Extracted material Block Start

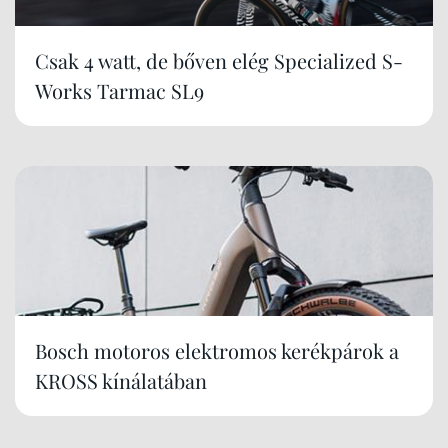
Csak 4 watt, de bőven elég Specialized S-
Works Tarmac SL9
Bosch motoros elektromos kerékpárok a
KROSS kínálatában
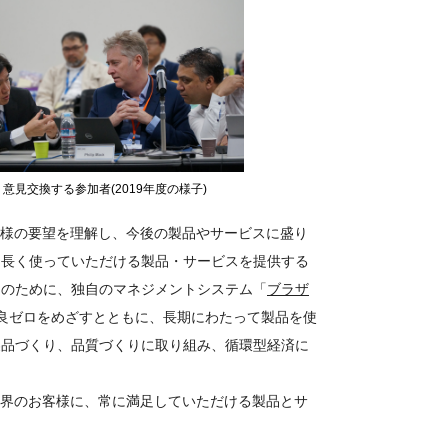
意見交換する参加者(2019年度の様子)
客様の要望を理解し、今後の製品やサービスに盛り
り長く使っていただける製品・サービスを提供する
そのために、独自のマネジメントシステム「
ブラザ
の不良ゼロをめざすとともに、長期にわたって製品を使
製品づくり、品質づくりに取り組み、循環型経済に
世界のお客様に、常に満足していただける製品とサ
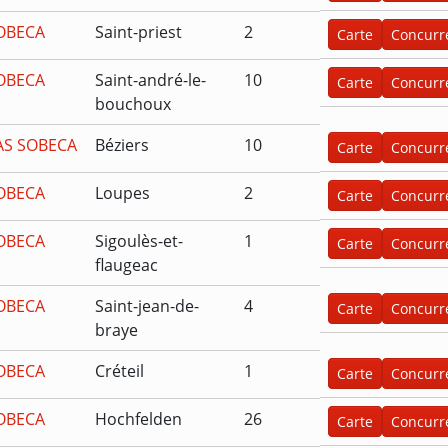
OBECA
Saint-priest
2
Carte
Concurr
OBECA
Saint-andré-le-
10
Carte
Concurr
bouchoux
AS SOBECA
Béziers
10
Carte
Concurr
OBECA
Loupes
2
Carte
Concurr
OBECA
Sigoulès-et-
1
Carte
Concurr
flaugeac
OBECA
Saint-jean-de-
4
Carte
Concurr
braye
OBECA
Créteil
1
Carte
Concurr
OBECA
Hochfelden
26
Carte
Concurr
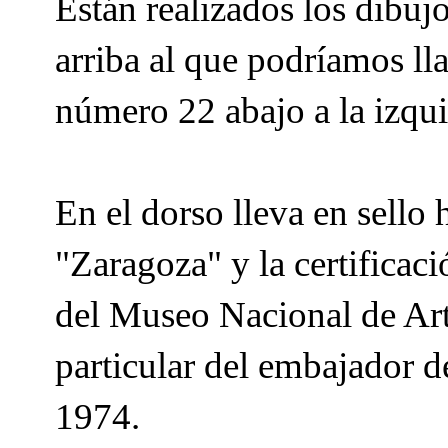
Están realizados los dibuj
arriba al que podríamos ll
número 22 abajo a la izqui
En el dorso lleva en sello
"Zaragoza" y la certificac
del Museo Nacional de Art
particular del embajador d
1974.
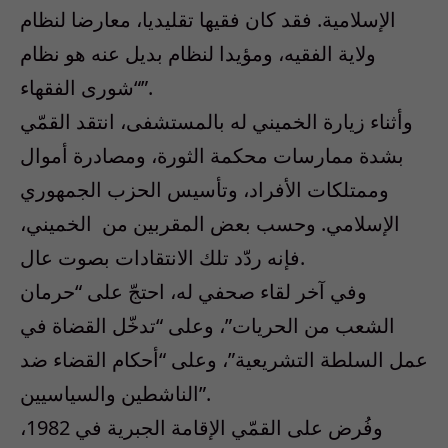
الإسلامية. فقد كان فقيها تقليديا، معارضا لنظام
ولاية الفقيه، ومؤيدا لنظام بديل عنه هو نظام
“شورى الفقهاء”.
وأثناء زيارة الخميني له بالمستشفى، انتقد القمّي
بشدة ممارسات محكمة الثورة، ومصادرة أموال
وممتلكات الأفراد، وتأسيس الحزب الجمهوري
الإسلامي. وحسب بعض المقربين من الخميني،
فإنه ردّد تلك الانتقادات بصوت عال.
وفي آخر لقاء صحفي له، احتجّ على “حرمان
الشعب من الحريات”، وعلى “تدخّل القضاة في
عمل السلطة التشريعية”، وعلى “أحكام القضاء ضد
الناشطين والسياسيين”.
وفُرض على القمّي الإقامة الجبرية في 1982،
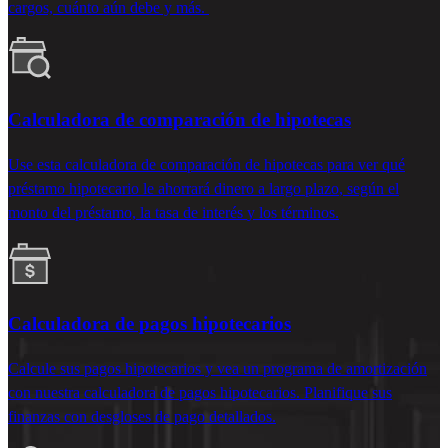
cargos, cuánto aún debe y más.
Calculadora de comparación de hipotecas
Use esta calculadora de comparación de hipotecas para ver qué
préstamo hipotecario le ahorrará dinero
a largo plazo
, según el
monto del préstamo, la tasa de interés
y los términos.
Calculadora de pagos hipotecarios
Calcule sus pagos hipotecarios y vea un programa de amortización
con nuestra calculadora de pagos hipotecarios. Planifique sus
finanzas con desgloses de pago detallados.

Extracted material Block End

- _Brief_
List every line in the records above that contains the word "الخميني".

- _Your response_
وأثناء زيارة الخميني له بالمستشفى، انتقد القمّي
الإسلامي. وحسب بعض المقربين من الخميني،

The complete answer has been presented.